-- Exercise --
Scan the records that follow, and whenever a line has the word "хомуты", copy it.

-- Entries shown --
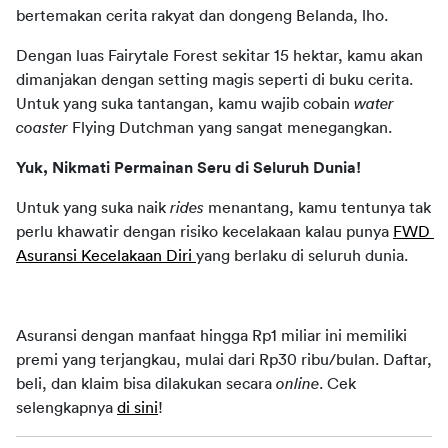
bertemakan cerita rakyat dan dongeng Belanda, lho. 
Dengan luas Fairytale Forest sekitar 15 hektar, kamu akan 
dimanjakan dengan setting magis seperti di buku cerita. 
Untuk yang suka tantangan, kamu wajib cobain 
water 
coaster 
Flying Dutchman yang sangat menegangkan.
Yuk, Nikmati Permainan Seru di Seluruh Dunia!
Untuk yang suka naik 
rides
 menantang, kamu tentunya tak 
perlu khawatir dengan risiko kecelakaan kalau punya 
FWD 
Asuransi Kecelakaan Diri 
yang berlaku di seluruh dunia. 
Asuransi dengan manfaat hingga Rp1 miliar ini memiliki 
premi yang terjangkau, mulai dari Rp30 ribu/bulan. Daftar, 
beli, dan klaim bisa dilakukan secara 
online
. Cek 
selengkapnya 
di sini
! 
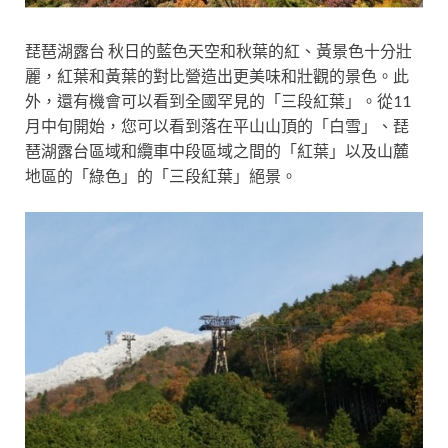
琵琶湖露台 秋日的藍色天空和秋葉的紅、黃景色十分壯
麗，紅葉和黃葉的對比營造出更美味和壯觀的景色。此
外，還有機會可以看到全國罕見的「三段紅葉」。從11
月中旬開始，您可以看到落在平山山頂的「白雪」、琵
琶湖露台區域和纜車中段區域之間的「紅葉」以及山麓
地區的「綠色」的「三段紅葉」絕景。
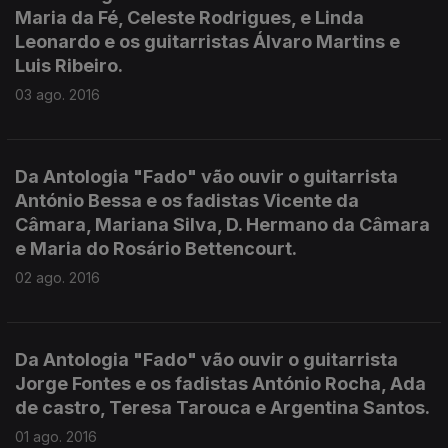
Maria da Fé, Celeste Rodrigues, e Linda
Leonardo e os guitarristas Álvaro Martins e
Luis Ribeiro.
03 ago. 2016
Da Antologia "Fado" vão ouvir o guitarrista
António Bessa e os fadistas Vicente da
Câmara, Mariana Silva, D. Hermano da Câmara
e Maria do Rosário Bettencourt.
02 ago. 2016
Da Antologia "Fado" vão ouvir o guitarrista
Jorge Fontes e os fadistas António Rocha, Ada
de castro, Teresa Tarouca e Argentina Santos.
01 ago. 2016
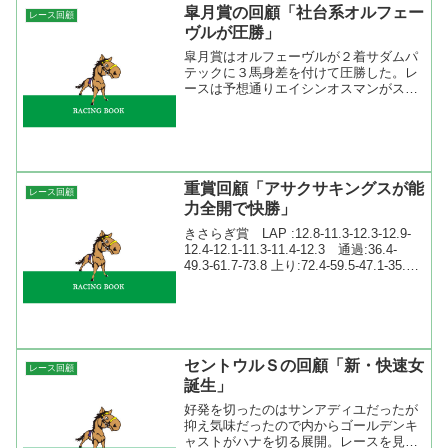
皐月賞の回顧「社台系オルフェー
レース回顧
ヴルが圧勝」
皐月賞はオルフェーヴルが２着サダムパ
テックに３馬身差を付けて圧勝した。レ
ースは予想通りエイシンオスマンがスピ
ードの違いでハナに行った。内にステラ
ロッサ、外にベルシャザールが先行。そ
の後ろにダノンバラード、ナカヤマナイ
トがいて、内にスタートで...
重賞回顧「アサクサキングスが能
レース回顧
力全開で快勝」
きさらぎ賞 LAP :12.8-11.3-12.3-12.9-
12.4-12.1-11.3-11.4-12.3 通過:36.4-
49.3-61.7-73.8 上り:72.4-59.5-47.1-35.0
【１着】 アサクサキングス 3番人...
セントウルＳの回顧「新・快速女
レース回顧
誕生」
好発を切ったのはサンアディユだったが
抑え気味だったので内からゴールデンキ
ャストがハナを切る展開。レースを見て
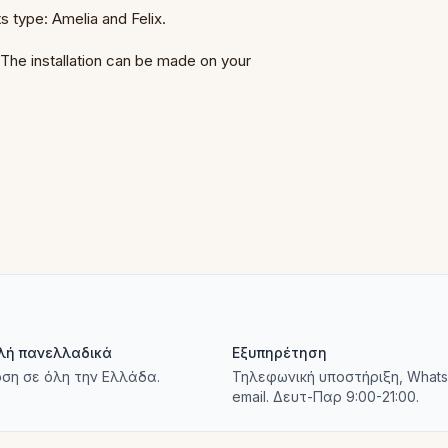
 type: Amelia and Felix.
. The installation can be made on your
λή πανελλαδικά
Εξυπηρέτηση
ση σε όλη την Ελλάδα.
Τηλεφωνική υποστήριξη, Whats
email. Δευτ-Παρ 9:00-21:00.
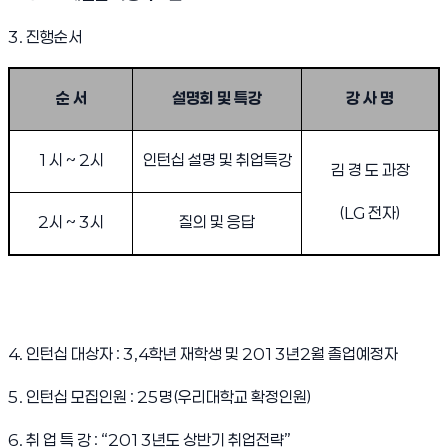
3. 진행순서
LG전자 인턴십 설명회 및 취업특강 안내
순 서
설명회 및 특강
강 사 명
1시 ~ 2시
인턴십 설명 및 취업특강
김 경 도 과장
(LG 전자)
2시 ~ 3시
질의 및 응답
4. 인턴십 대상자 : 3,4학년 재학생 및 2013년2월 졸업예정자
5. 인턴십 모집인원 : 25명(우리대학교 확정인원)
6. 취 업 특 강 : “2013년도 상반기 취업전략”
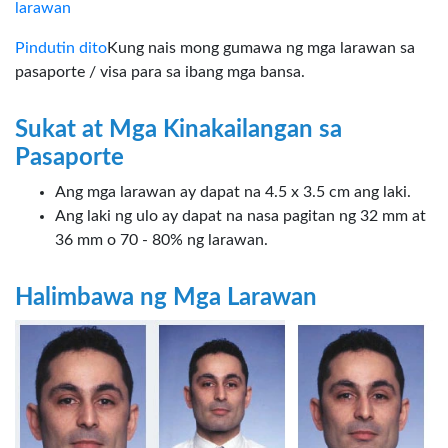
larawan
Pindutin dito
Kung nais mong gumawa ng mga larawan sa
pasaporte / visa para sa ibang mga bansa.
Sukat at Mga Kinakailangan sa
Pasaporte
Ang mga larawan ay dapat na 4.5 x 3.5 cm ang laki.
Ang laki ng ulo ay dapat na nasa pagitan ng 32 mm at
36 mm o 70 - 80% ng larawan.
Halimbawa ng Mga Larawan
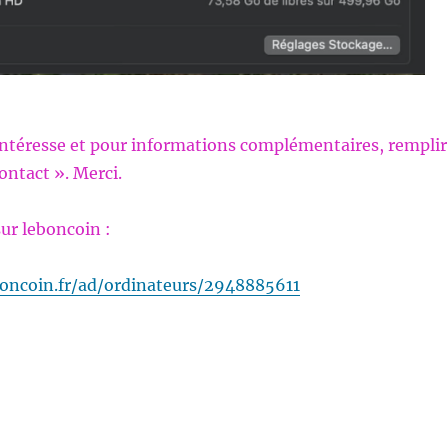
 intéresse et pour informations complémentaires, remplir
ontact ». Merci.
ur leboncoin :
oncoin.fr/ad/ordinateurs/2948885611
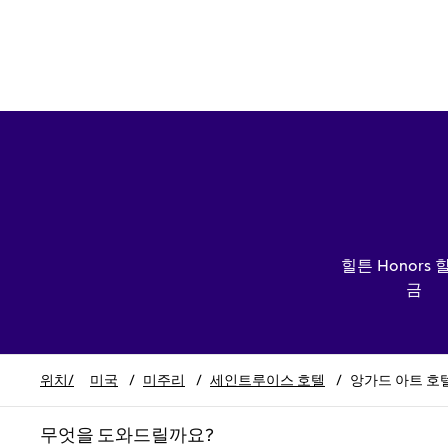
힐튼 Honors 
금
위치/
미국
/
미주리
/
세인트루이스 호텔
/
앙가드 아트 호
무엇을 도와드릴까요?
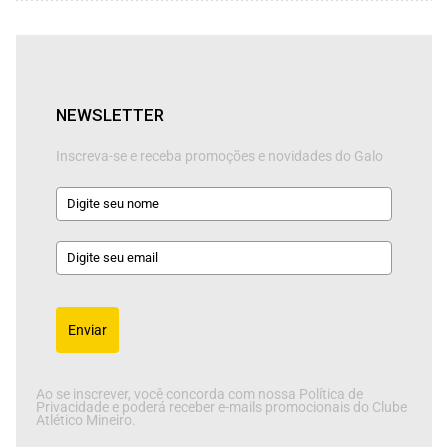
NEWSLETTER
Inscreva-se e receba promoções e novidades do Galo
Enviar
Ao se inscrever, você concorda com nossa Política de
Privacidade e poderá receber e-mails promocionais do Clube
Atlético Mineiro.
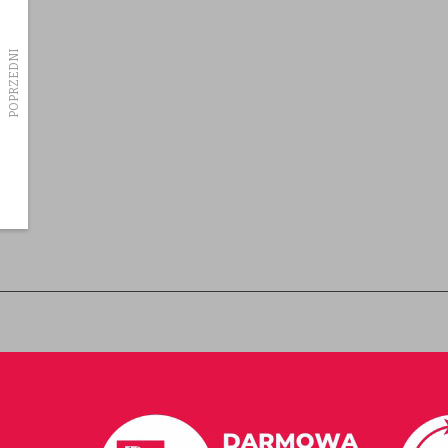
Dostawa towaru
O Nas
POPRZEDNI
Regulamin
Rodzaje płatnosci
Partnerzy
Allegro
Pytania odpowiedzi
Współpraca
Polityka Prywatnosci
Be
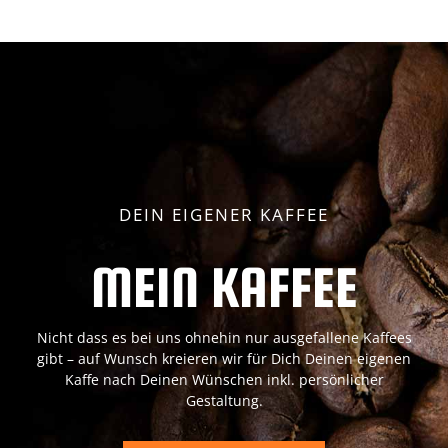
DEIN EIGENER KAFFEE
MEIN KAFFEE
Nicht dass es bei uns ohnehin nur ausgefallene Kaffees
gibt – auf Wunsch kreieren wir für Dich Deinen eigenen
Kaffe nach Deinen Wünschen inkl. persönlicher
Gestaltung.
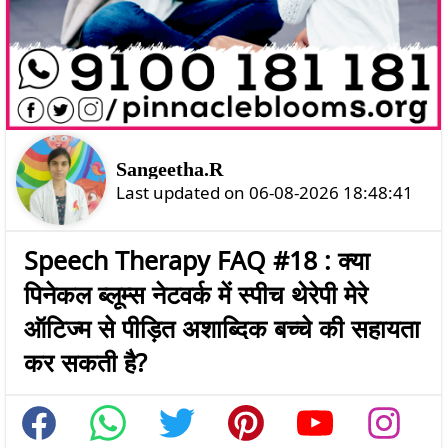
Sangeetha.R
Last updated on 06-08-2026 18:48:41
Speech Therapy FAQ #18 : क्या
पिनेकल ब्लूम्स नेटवर्क में स्पीच थेरेपी मेरे
ऑटिज्म से पीड़ित अशाब्दिक बच्चे की सहायता
कर सकती है?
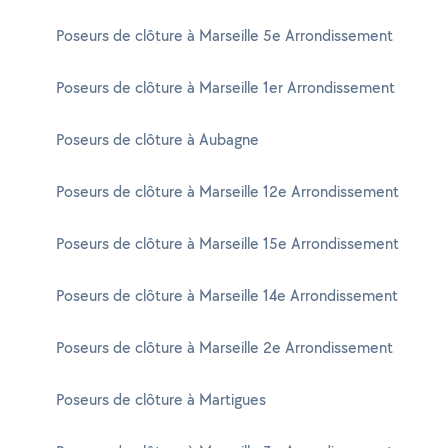
Poseurs de clôture à Marseille 5e Arrondissement
Poseurs de clôture à Marseille 1er Arrondissement
Poseurs de clôture à Aubagne
Poseurs de clôture à Marseille 12e Arrondissement
Poseurs de clôture à Marseille 15e Arrondissement
Poseurs de clôture à Marseille 14e Arrondissement
Poseurs de clôture à Marseille 2e Arrondissement
Poseurs de clôture à Martigues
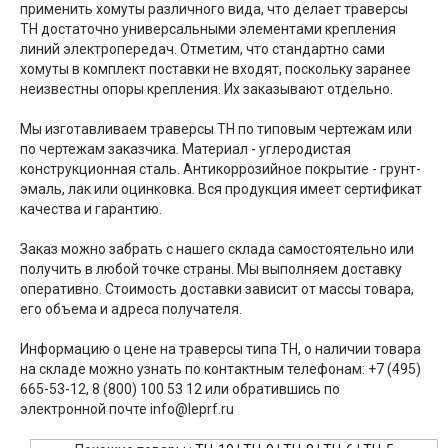
применить хомуты различного вида, что делает траверсы
ТН достаточно универсальными элементами крепления
линий электропередач. Отметим, что стандартно сами
хомуты в комплект поставки не входят, поскольку заранее
неизвестны опоры крепления. Их заказывают отдельно.
Мы изготавливаем траверсы ТН по типовым чертежам или
по чертежам заказчика. Материал - углеродистая
конструкционная сталь. Антикоррозийное покрытие - грунт-
эмаль, лак или оцинковка. Вся продукция имеет сертификат
качества и гарантию.
Заказ можно забрать с нашего склада самостоятельно или
получить в любой точке страны. Мы выполняем доставку
оперативно. Стоимость доставки зависит от массы товара,
его объема и адреса получателя.
Информацию о цене на траверсы типа ТН, о наличии товара
на складе можно узнать по контактным телефонам: +7 (495)
665-53-12, 8 (800) 100 53 12 или обратившись по
электронной почте info@leprf.ru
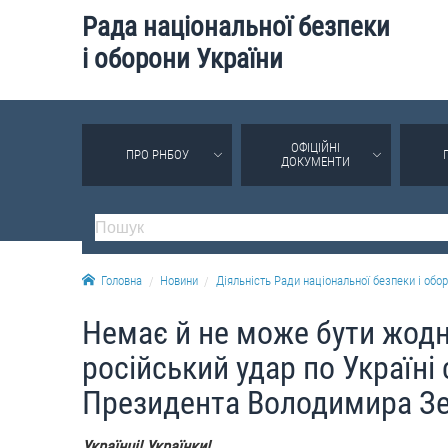
Рада національної безпеки
і оборони України
ОФІЦІЙНІ
ПРО РНБОУ
ДОКУМЕНТИ
Головна
Новини
Діяльність Ради національної безпеки і обор
Немає й не може бути жодно
російський удар по Україн
Президента Володимира З
Українці! Українки!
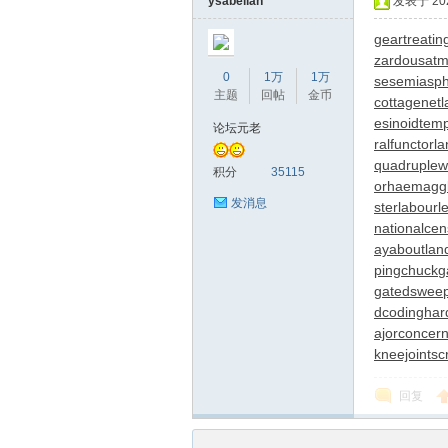
ysabellah
发表于 2026
geartreatin
zardousat
0
1万
1万
se
semiaspha
主题
回帖
金币
cottagenet
l
esinoid
tem
论坛元老
ralfunctor
l
quadruple
积分
35115
or
haemaggl
发消息
ster
labourl
nationalce
ayabout
lan
pingchuck
g
gatedswee
dcoding
har
ajorconcer
kneejoint
sc
回复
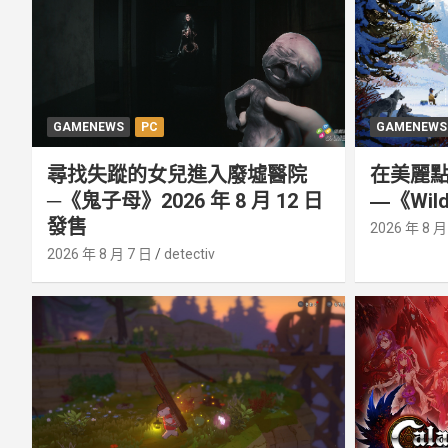
GAMENEWS
PC
GAMENEWS
尋找失蹤的女兒進入廢墟醫院
在美麗
─《鬼子母》2026 年 8 月 12 日
―《Wild
發售
2026 年 8 月
2026 年 8 月 7 日
detectiv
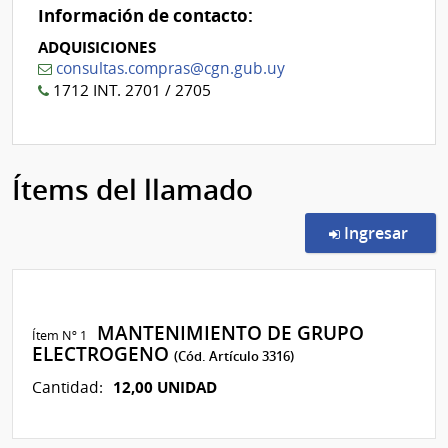
Información de contacto:
ADQUISICIONES
consultas.compras@cgn.gub.uy
1712 INT. 2701 / 2705
Ítems del llamado
en l
Ingresar
MANTENIMIENTO DE GRUPO
Ítem Nº 1
ELECTROGENO
(Cód. Artículo 3316)
12,00 UNIDAD
Cantidad:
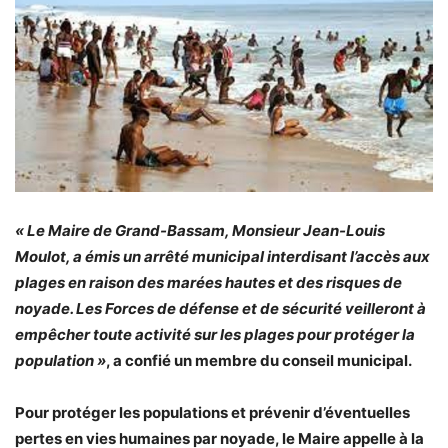
« Le Maire de Grand-Bassam, Monsieur Jean-Louis
Moulot, a émis un arrêté municipal interdisant l’accès aux
plages en raison des marées hautes et des risques de
noyade. Les Forces de défense et de sécurité veilleront à
empêcher toute activité sur les plages pour protéger la
population »
, a confié un membre du conseil municipal.
Pour protéger les populations et prévenir d’éventuelles
pertes en vies humaines par noyade, le Maire appelle à la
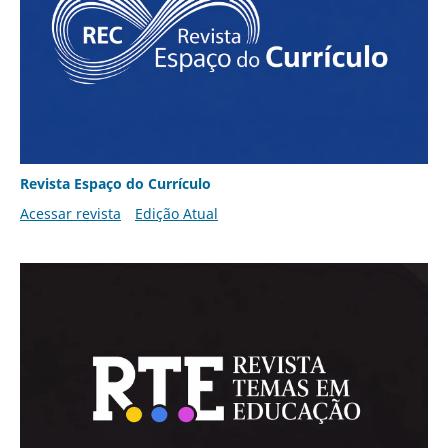
Revista Espaço do Currículo
Acessar revista
Edição Atual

-- Expected answer --
применить хомуты различного вида, что делает траверсы
хомуты в комплект поставки не входят, поскольку заранее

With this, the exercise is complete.